Can cloud help deal with peaks and troughs of demand?

Angry businessman punches through his laptop screen

One of the benefits of cloud computing is the ability to respond to the elasticity of demand. When it comes to e-commerce there are some predictable peaks in demand such as the Christmas period, and therefore it should be easy to plan for any sizeable increases in website and back end activity.

Yet there are times when even the forecast levels of demand are exceeded, which can cause havoc to an organisation’s ability to deliver information or to fulfil any financial transactions.

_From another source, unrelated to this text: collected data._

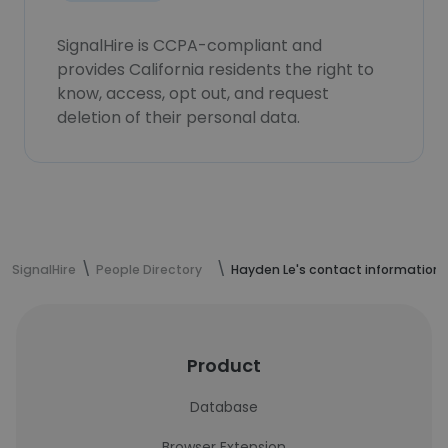
SignalHire is CCPA-compliant and
provides California residents the right to
know, access, opt out, and request
deletion of their personal data.
SignalHire
People Directory
Hayden Le's contact information
Product
Database
Browser Extension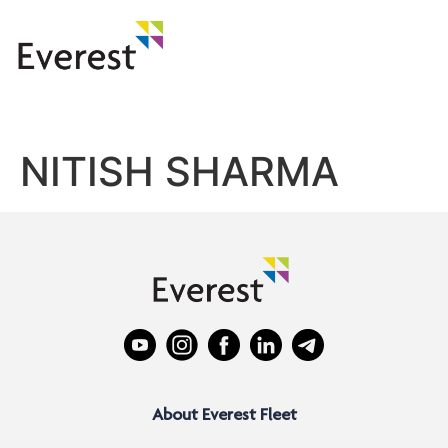
NITISH SHARMA
About Everest Fleet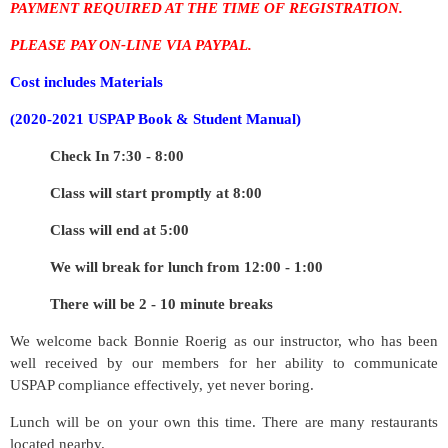
PAYMENT REQUIRED AT THE TIME OF REGISTRATION.
PLEASE PAY ON-LINE VIA PAYPAL.
Cost includes
Materials
(2020-2021 USPAP Book & Student Manual)
Check In 7:30 - 8:00
Class will start promptly at 8:00
Class will end at 5:00
We will break for lunch from 12:00 - 1:00
There will be 2 - 10 minute breaks
We welcome back Bonnie Roerig as our instructor, who has been
well received by our members for her ability to communicate
USPAP compliance effectively, yet never boring.
Lunch will be on your own this time. There are many restaurants
located nearby.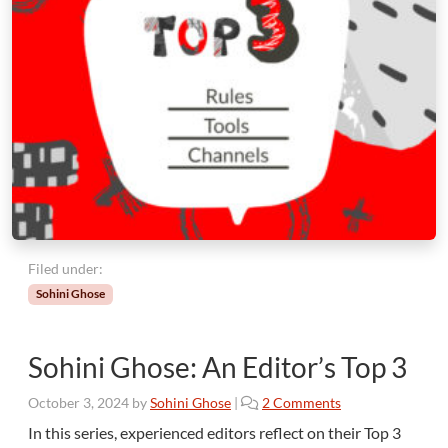
Filed under:
Sohini Ghose
Sohini Ghose: An Editor’s Top 3
o
October 3, 2024
by
Sohini Ghose
|
2 Comments
n
In this series, experienced editors reflect on their Top 3
S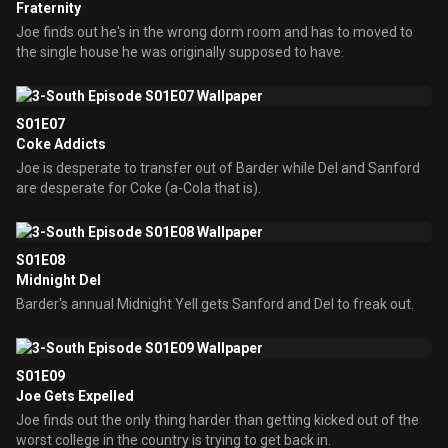
Fraternity
Joe finds out he's in the wrong dorm room and has to moved to
the single house he was originally supposed to have.
S01E07
Coke Addicts
Joe is desperate to transfer out of Barder while Del and Sanford
are desperate for Coke (a-Cola that is).
S01E08
Midnight Del
Barder's annual Midnight Yell gets Sanford and Del to freak out.
S01E09
Joe Gets Expelled
Joe finds out the only thing harder than getting kicked out of the
worst college in the country is trying to get back in.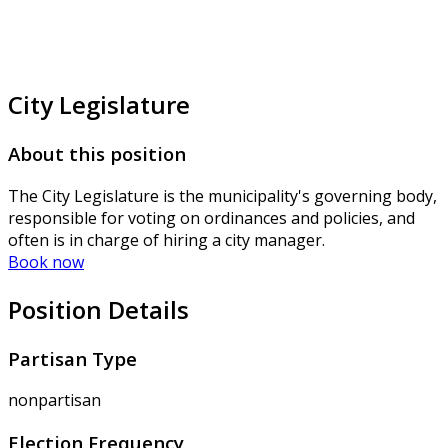
City Legislature
About this position
The City Legislature is the municipality's governing body,
responsible for voting on ordinances and policies, and
often is in charge of hiring a city manager.
Book now
Position Details
Partisan Type
nonpartisan
Election Frequency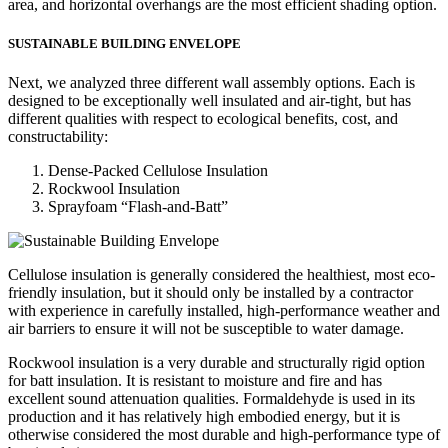
area, and horizontal overhangs are the most efficient shading option.
SUSTAINABLE BUILDING ENVELOPE
Next, we analyzed three different wall assembly options. Each is
designed to be exceptionally well insulated and air-tight, but has
different qualities with respect to ecological benefits, cost, and
constructability:
Dense-Packed Cellulose Insulation
Rockwool Insulation
Sprayfoam “Flash-and-Batt”
Cellulose insulation is generally considered the healthiest, most eco-
friendly insulation, but it should only be installed by a contractor
with experience in carefully installed, high-performance weather and
air barriers to ensure it will not be susceptible to water damage.
Rockwool insulation is a very durable and structurally rigid option
for batt insulation. It is resistant to moisture and fire and has
excellent sound attenuation qualities. Formaldehyde is used in its
production and it has relatively high embodied energy, but it is
otherwise considered the most durable and high-performance type of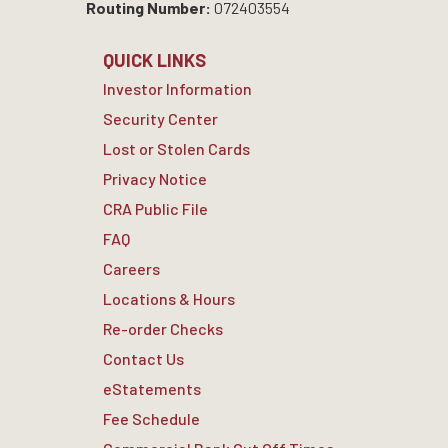
Routing Number:
072403554
QUICK LINKS
Investor Information
Security Center
Lost or Stolen Cards
Privacy Notice
CRA Public File
FAQ
Careers
Locations & Hours
Re-order Checks
Contact Us
eStatements
Fee Schedule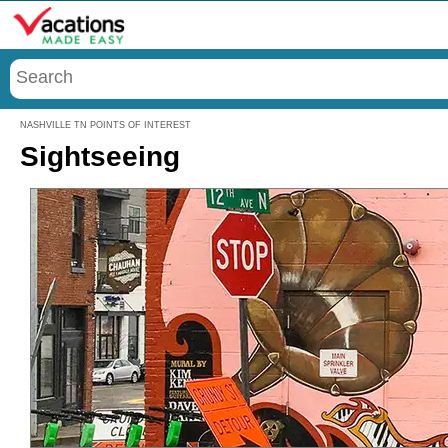
Menu
NASHVILLE TN POINTS OF INTEREST
Sightseeing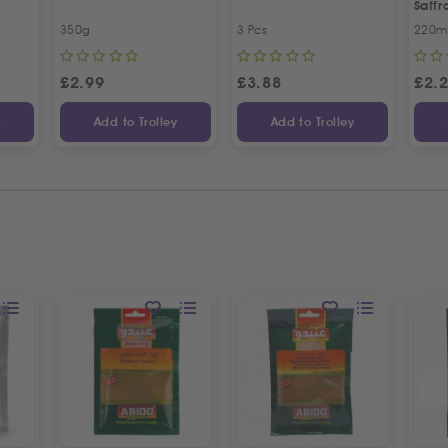
Saff
350g
3 Pcs
220m
£
2.99
£
3.88
£
2.
y
Add to Trolley
Add to Trolley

The ability to access cloud services could also be affected if misguided demand and capacity forecasting lead to poor planning. Organisations therefore need to risk assure their on-premise IT and cloud services, predict as accurately as possible what would happen if demand exceeded their expectations and how they would deal with the extra workload on their systems.

Complacency can lead to denials of service in the form of website or application crashes, slower front end performance, revenue losses and it can damage an organisation’s reputation. The latter is because customers will remember it as a bad example of customer service, and perhaps go elsewhere.

Students spike UCAS

The Universities & Colleges Admissions Service (UCAS) suffered from a spike in demand on 18 August 2011, which caused its website to crash. The catalyst for this was created by students, their friends and families being spurred on to save money against next year’s prospect of university fees trebling to up to £9,000 per year. This is more than treble the cost of the current cost of attending a university course.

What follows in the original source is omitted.